▸ **What to do**: For this exercise, write out the full listing that follows exactly and skip its pictures.

▸ **Data listing**:
*****

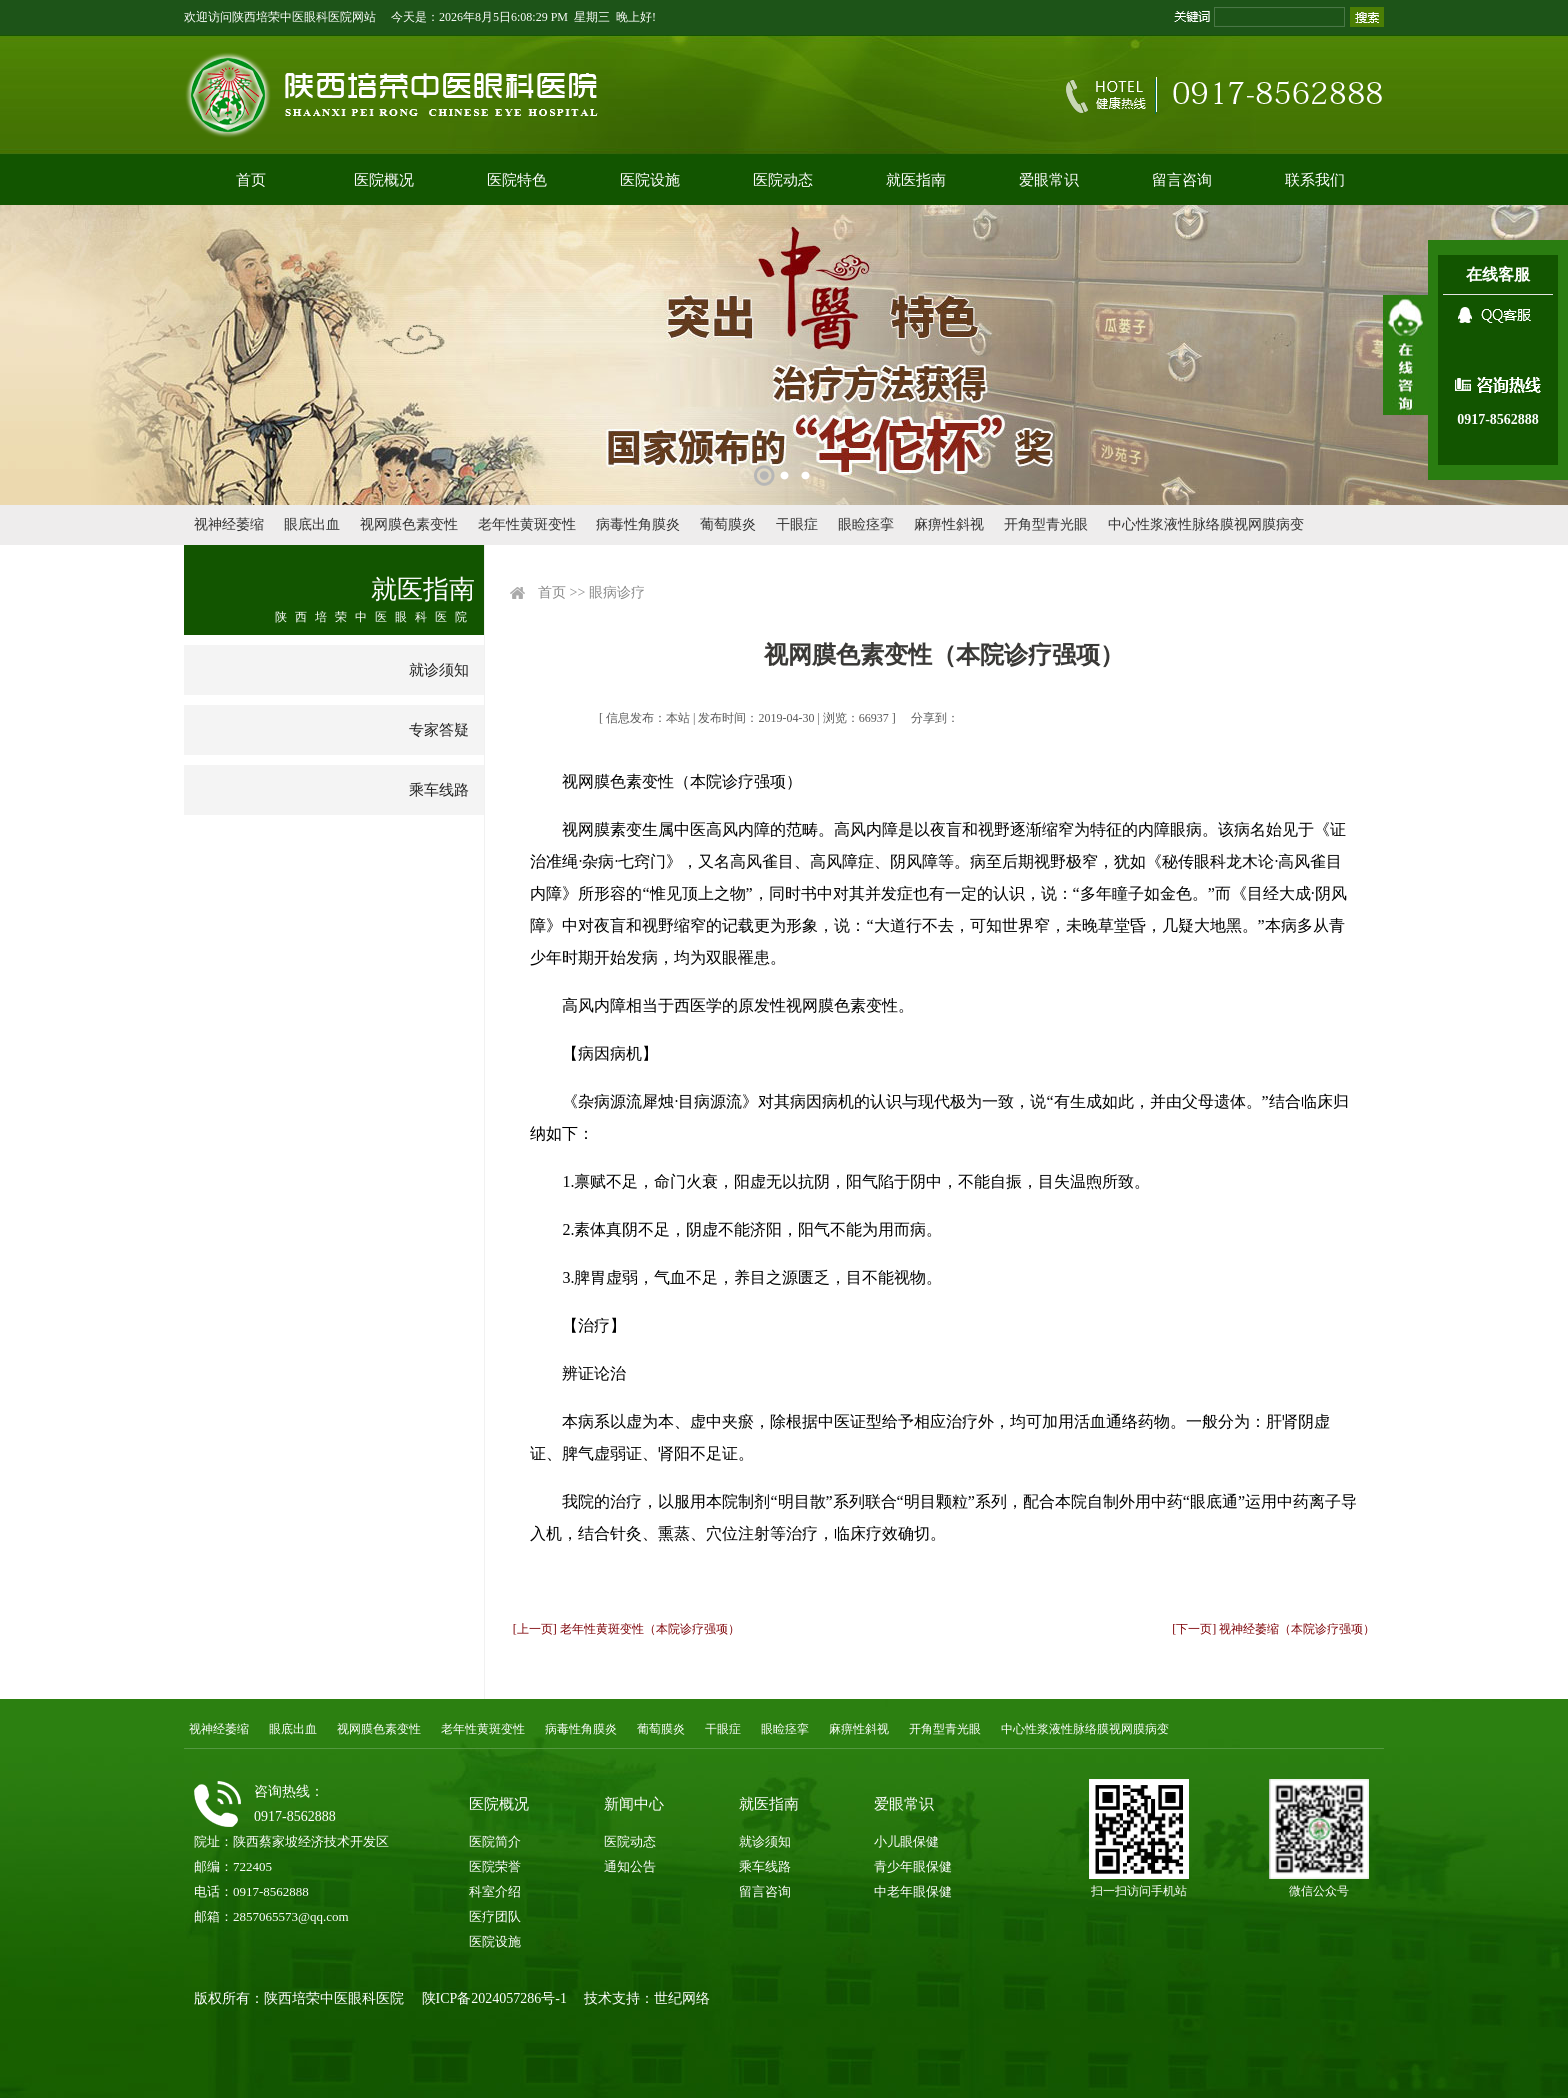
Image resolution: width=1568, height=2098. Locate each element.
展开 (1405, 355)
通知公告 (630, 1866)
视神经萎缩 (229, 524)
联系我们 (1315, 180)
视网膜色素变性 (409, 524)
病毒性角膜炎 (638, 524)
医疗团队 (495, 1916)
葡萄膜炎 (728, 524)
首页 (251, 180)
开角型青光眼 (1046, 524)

*****

▸ **Written response**:
Image resolution: width=1568, height=2098. Locate each element.
展开 (1405, 355)
通知公告 (630, 1866)
视神经萎缩 (229, 524)
联系我们 (1315, 180)
视网膜色素变性 (409, 524)
病毒性角膜炎 (638, 524)
医疗团队 (495, 1916)
葡萄膜炎 (728, 524)
首页 (251, 180)
开角型青光眼 (1046, 524)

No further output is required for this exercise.